A reality based independent journal of steely-eyed observation & analysis, serving the Flathead Valley & Montana since 2006. © James Conner.

 

11 September 2023

Twenty-two years after terrorists knocked down the
Trade Towers and set the Pentagon afire, we are less free

I began that day as usual, checking the news on CNN’s website. An image of a smoke pouring from a skyscraper greeted me. Because in those times news websites sometimes were hacked, I turned on my television to confirm what I was seeing. There was no hack. A jumbo airliner had crashed into one of New York’s World Trade Towers in broad daylight.

The press speculated that it was a terrible accident, but I knew instantly it was a terrorist attack. Airliners and other large aircraft do not accidentally crash into a skyscraper when the sun is shining and visibility is unlimited. Within the hour, a second airliner roared into the other tower at 500 mph, proving to everyone that a terrorist attack was underway.

In Kalispell, 2,000 miles and two time zones to the northwest, the day was sunny, clear, and mild. A county road crew was repaving the road in front of my house. The crew waiting for the next truckload of hot asphalt gathered on my front lawn listening to a huge portable radio. I took a few digital photographs of the scene and chatted with the workers. “This means war,” said one.

911_road_crew_listens-copy-2

Flathead road crew listens to news of the attacks.

A third jetliner crashed into the Pentagon, wrecking part of it and setting fires, but most of the building stayed intact and functional.

The White House was spared when Flight 93 after an epic struggle between passengers and hijackers crashed into a field in Pennsylvania, killing all aboard.

President George W. Bush learned of the attacks in Florida, where he reading to children in a classroom photo op. Ashen faced, he returned to Air Force One (the 747) flying west to Omaha. That evening he returned to Washington to deliver to the nation a speech that I thought lacked the right tone and arguments.

In fact, I was so dissatisfied with Bush’s remarks that I wrote and published the speech I thought he should have given.

We no longer live in a country as free and carefree as we lived in on 10 September 2001. We started two wars, one in Afghanistan, the other in Iraq, that claimed more American lives than the 2001 attacks did. Osama Bin Laden, the author of the 2001 attacks, is dead, killed in Pakistan by American commandos. We are still in Iraq, but thanks to Joe Biden, we are out of Afghanistan.

In the speech that Bush should have given, I wrote:

[The terrorists’] ultimate goal was frightening us into surrendering our freedoms in exchange for the illusion of greater safety. Their definition of victory is an America that reacts to today’s attacks not by remaining true to its principles and convictions, but by abandoning its freedoms for the false security of a police state. They hope to panic us into committing national suicide.

To some extent, they succeeded. The Patriot Act, passed in haste without sufficient reasoned debate, led to an America under constant surveillance. Cameras are everywhere. Air travel security is on a wartime footing, and always will be.

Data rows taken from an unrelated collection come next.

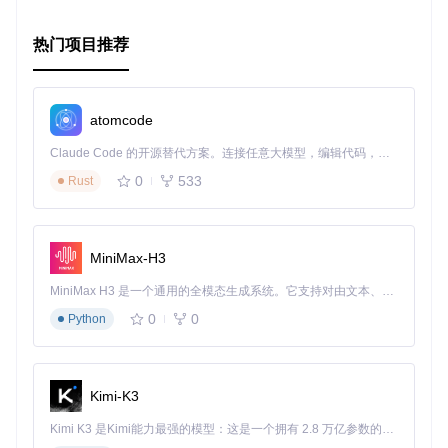
热门项目推荐
atomcode
Claude Code 的开源替代方案。连接任意大模型，编辑代码，运行命令，自动验证 — 全自动执行。用 Rust 构建，极致性能。 ｜ An open-source alternative to Claude Code. Connect any LLM, edit code, run commands, and verify changes — autonomously. Built in Rust for speed. Get Started
0
533
Rust
MiniMax-H3
MiniMax H3 是一个通用的全模态生成系统。它支持对由文本、图像、视频和音频组成的多模态上下文进行统一理解，并能生成分辨率高达 2K、时长可达 15 秒的带原生立体声音频的视频。得益于面向任务泛化的系统设计，H3 在预训练阶段就已具备广泛的多模态上下文理解与生成能力，能够出色地执行复杂的多模态指令。
0
0
Python
Kimi-K3
Kimi K3 是Kimi能力最强的模型：这是一个拥有 2.8 万亿参数的混合专家（MoE）模型，具备原生视觉理解能力，并支持 100 万 token 的上下文窗口。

The changes in America that Bin Laden provoked leave us less free, less confident, and more willing to seek security and peace of mind by surrendering freedoms that we consider abstract luxuries instead of operational necessities.

We trust each other less. Non-Christians — Muslims, Sikhs; all who are different — are viewed with fear and disdain.

This is the new normal. Americans aged 22 and younger have lived their entire lives in a fragile democracy that is always on the alert for a terrorist attack of some kind. I remember when we did not live in such fear and with such meek compliance with pompous authorities. I remember that kind of America — and I want to get it back.